El gobierno de Costa Rica pierde cada vez más señoreaje con la dolarización y por lo tanto no le conviene. Es decir, entre más sustituya el agente privado al colón por el dólar, la misma emisión monetaria por parte del BCCR en colones, genera más y más inflación.

El gobierno quería recuperar el señoreaje perdido y tuvo la ocurrencia de introducir las bandas cambiarias en sustitución del sistema de minidevaluaciones. Es sabido que uno de los objetivos del BCCR al introducir las bandas cambiarias era precisamente generar incertidumbre cambiaria. Con ello, se retrasa el proceso de dolarización natural de la economía costarricense y el gobierno puede seguir explotando el señoreaje en colones por más tiempo. Es un mito creer que estamos en un proceso de liberalización por cuanto el BCCR sigue interviniendo el tipo de cambio y es probable que haya intervenido más en este proceso de bandas cambiarias que lo intervenido bajo el sistema de minidevaluaciones. También es absurdo hablar de liberalización del tipo de cambio mientras no exista libertad absoluta para comprar y vender divisas al punto que cualquier puesto de ventas callejera pueda ser a la vez una casa de cambio.

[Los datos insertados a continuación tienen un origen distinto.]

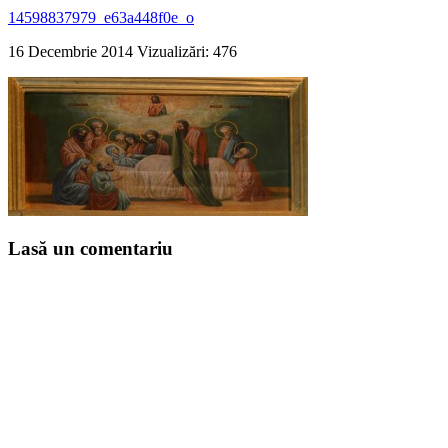
14598837979_e63a448f0e_o
16 Decembrie 2014
Vizualizări: 476
Lasă un comentariu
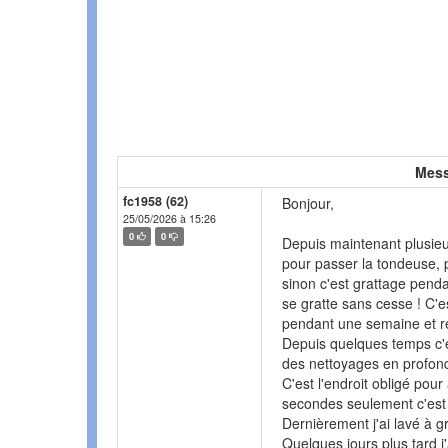
Mess
fc1958 (62)
Bonjour,
25/05/2026 à 15:26
0
0
Depuis maintenant plusieurs
pour passer la tondeuse, 
sinon c'est grattage penda
se gratte sans cesse ! C'es
pendant une semaine et r
Depuis quelques temps c'e
des nettoyages en profon
C'est l'endroit obligé pour
secondes seulement c'est
Dernièrement j'ai lavé à g
Quelques jours plus tard j'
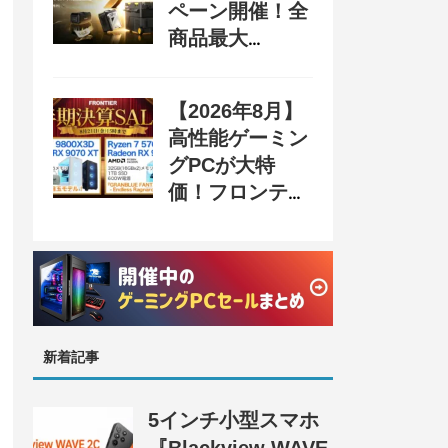
ペーン開催！全
商品最大
70%OFF＆豪華
購入特典、8月
【2026年8月】
31日まで
高性能ゲーミン
グPCが大特
価！フロンティ
ア『半期決算
SALE 奥義』開
催、セール情報
まとめ
新着記事
5インチ小型スマホ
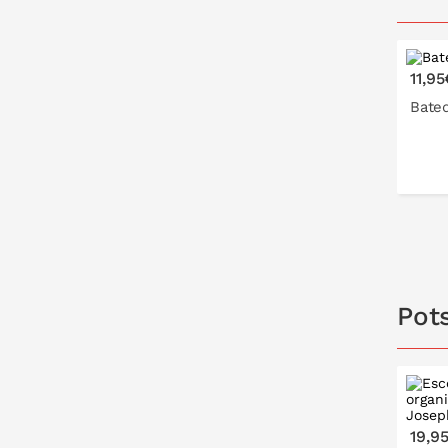
11,95
Bate
Pots
19,9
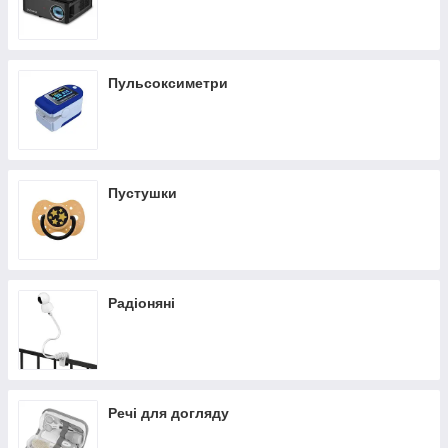
Пульсоксиметри
Пустушки
Радіоняні
Речі для догляду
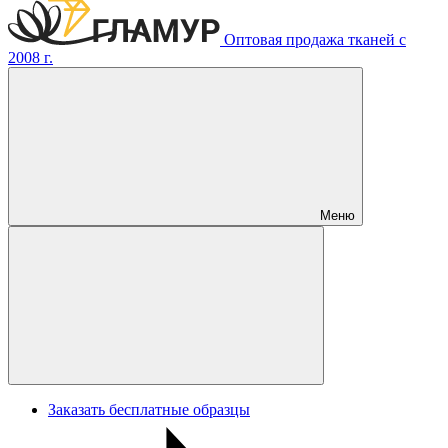
Оптовая продажа тканей с
2008 г.
Меню
Заказать бесплатные образцы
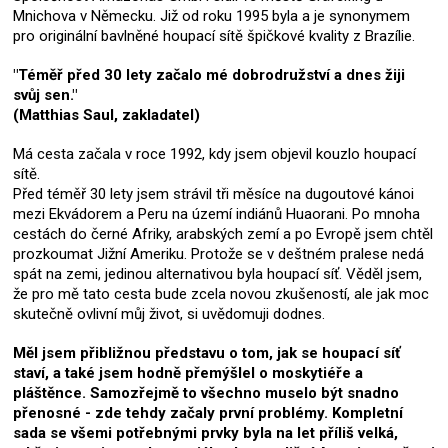
Mnichova v Německu. Již od roku 1995 byla a je synonymem
pro originální bavlněné houpací sítě špičkové kvality z Brazílie.
"Téměř před 30 lety začalo mé dobrodružství a dnes žiji
svůj sen."
(Matthias Saul, zakladatel)
Má cesta začala v roce 1992, kdy jsem objevil kouzlo houpací
sítě.
Před téměř 30 lety jsem strávil tři měsíce na dugoutové kánoi
mezi Ekvádorem a Peru na území indiánů Huaorani. Po mnoha
cestách do černé Afriky, arabských zemí a po Evropě jsem chtěl
prozkoumat Jižní Ameriku. Protože se v deštném pralese nedá
spát na zemi, jedinou alternativou byla houpací síť. Věděl jsem,
že pro mě tato cesta bude zcela novou zkušeností, ale jak moc
skutečně ovlivní můj život, si uvědomuji dodnes.
Měl jsem přibližnou představu o tom, jak se houpací síť
staví, a také jsem hodně přemýšlel o moskytiéře a
pláštěnce. Samozřejmě to všechno muselo být snadno
přenosné - zde tehdy začaly první problémy. Kompletní
sada se všemi potřebnými prvky byla na let příliš velká,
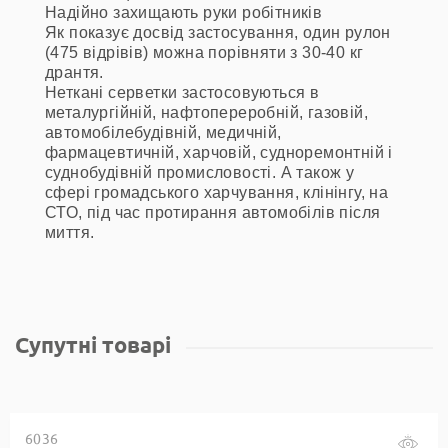
Надійно захищають руки робітників
Як показує досвід застосування, один рулон
(475 відрівів) можна порівняти з 30-40 кг
дрантя.
Неткані серветки застосовуються в
металургійній, нафтопереробній, газовій,
автомобілебудівній, медичній,
фармацевтичній, харчовій, судноремонтній і
суднобудівній промисловості. А також у
сфері громадського харчування, клінінгу, на
СТО, під час протирання автомобілів після
миття.
Супутні товарі
6036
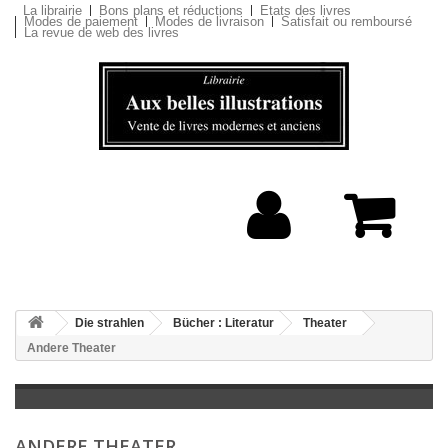
La librairie
Bons plans et réductions
Etats des livres
Modes de paiement
Modes de livraison
Satisfait ou remboursé
La revue de web des livres
Die strahlen
Bücher : Literatur
Theater
Andere Theater
ANDERE THEATER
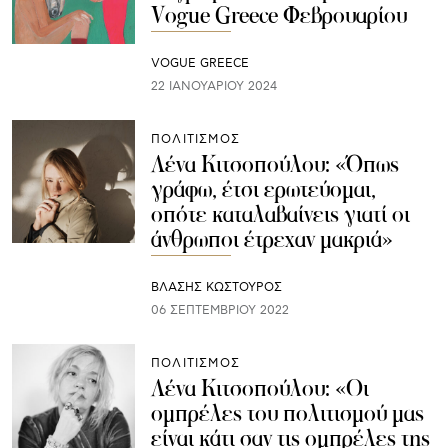
Vogue Greece Φεβρουαρίου
VOGUE GREECE
22 ΙΑΝΟΥΑΡΊΟΥ 2024
ΠΟΛΙΤΙΣΜΟΣ
Λένα Κιτσοπούλου: «Όπως
γράφω, έτσι ερωτεύομαι,
οπότε καταλαβαίνεις γιατί οι
άνθρωποι έτρεχαν μακριά»
ΒΛΑΣΗΣ ΚΩΣΤΟΥΡΟΣ
06 ΣΕΠΤΕΜΒΡΊΟΥ 2022
ΠΟΛΙΤΙΣΜΟΣ
Λένα Κιτσοπούλου: «Οι
ομπρέλες του πολιτισμού μας
είναι κάτι σαν τις ομπρέλες της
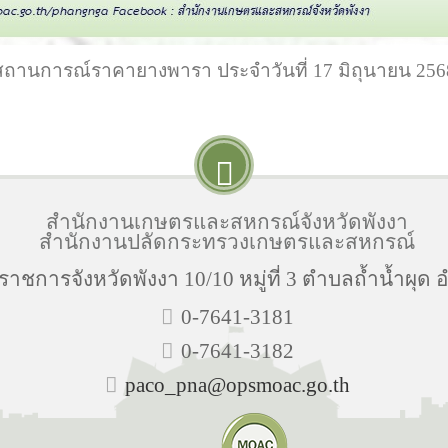
สถานการณ์ราคายางพารา ประจำวันที่ 17 มิถุนายน 256
สำนักงานเกษตรและสหกรณ์จังหวัดพังงา
สำนักงานปลัดกระทรวงเกษตรและสหกรณ์
ราชการจังหวัดพังงา 10/10 หมู่ที่ 3 ตำบลถ้ำน้ำผุด 
0-7641-3181
0-7641-3182
paco_pna@opsmoac.go.th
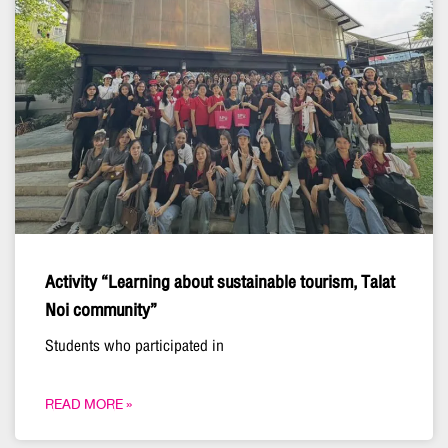
Activity “Learning about sustainable tourism, Talat
Noi community”
Students who participated in
READ MORE »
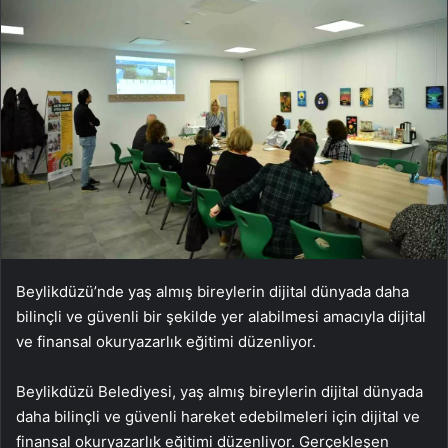
Beylikdüzü’nde yaş almış bireylerin dijital dünyada daha
bilinçli ve güvenli bir şekilde yer alabilmesi amacıyla dijital
ve finansal okuryazarlık eğitimi düzenliyor.
Beylikdüzü Belediyesi, yaş almış bireylerin dijital dünyada
daha bilinçli ve güvenli hareket edebilmeleri için dijital ve
finansal okuryazarlık eğitimi düzenliyor. Gerçekleşen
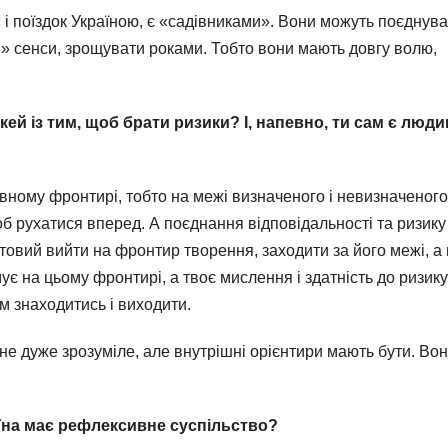
і поїздок Україною, є «садівниками». Вони можуть поєднув
» сенси, зрощувати роками. Тобто вони мають довгу волю,
окей із тим, щоб брати ризики? І, напевно, ти сам є люд
вному фронтирі, тобто на межі визначеного і невизначеного
б рухатися вперед. А поєднання відповідальності та ризику
отовий вийти на фронтир творення, заходити за його межі, а 
ує на цьому фронтирі, а твоє мислення і здатність до ризику
ам знаходитись і виходити.
не дуже зрозуміле, але внутрішні орієнтири мають бути. Во
раїна має рефлексивне суспільство?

Tampoco es cierto que las bandas cambiarias sean un paso necesario para acabar con la inflación por cuanto el BCCR siempre ha tenido la soberanía absoluta de la emisión de dinero. Si el BCCR hubiese mantenido, desde la década de los 70’s, una emisión monetaria consistente con el crecimiento de la producción nacional, no habríamos tenido inflación, el tipo de cambio podría ser en este momento de C8,60 y podríamos conseguir, todavía, “tres confites por un cinco”.

La introducción de las bandas cambiarias es otro ejemplo del gobierno actuando en beneficio propio. Mientras que el pueblo costarricense se refugiaba cada vez más de la inflación del colón en una moneda fuerte como el US$, el gobierno solo veía que perdía señoreaje con el colón y decide introducir incertidumbre cambiaria como una estrategia para revertir los procesos naturales de dolarización. En otras palabras, la creación de la banca central nace para apropiarse del señoreaje y la introducción de las bandas cambiarias tuvo el intento de recuperar dicho señoreaje.

En estos momentos que se anuncian cambios profundos en los sistemas financieros, la discusión no debe ser en torno a los distintos regímenes cambiarios o a metas de inflación sino a la existencia misma de la banca central. La discusión debe sobre cómo cerrar el BCCR y emular el sistema monetario panameño que ha sido ejemplo de estabilidad monetaria y solidez financiera no solo para América Latina sino para el mundo entero.

_______________________

(1) White, Lawrence (1989): COMPETITION AND CURRENCY: Essays on Free Banking and Money. New York University Press.

(2) Smith, Vera C. (1936): THE RATIONALE OF CENTRAL BANKING and the free banking alternative. Liberty Fund. Indianapolis, EE.UU.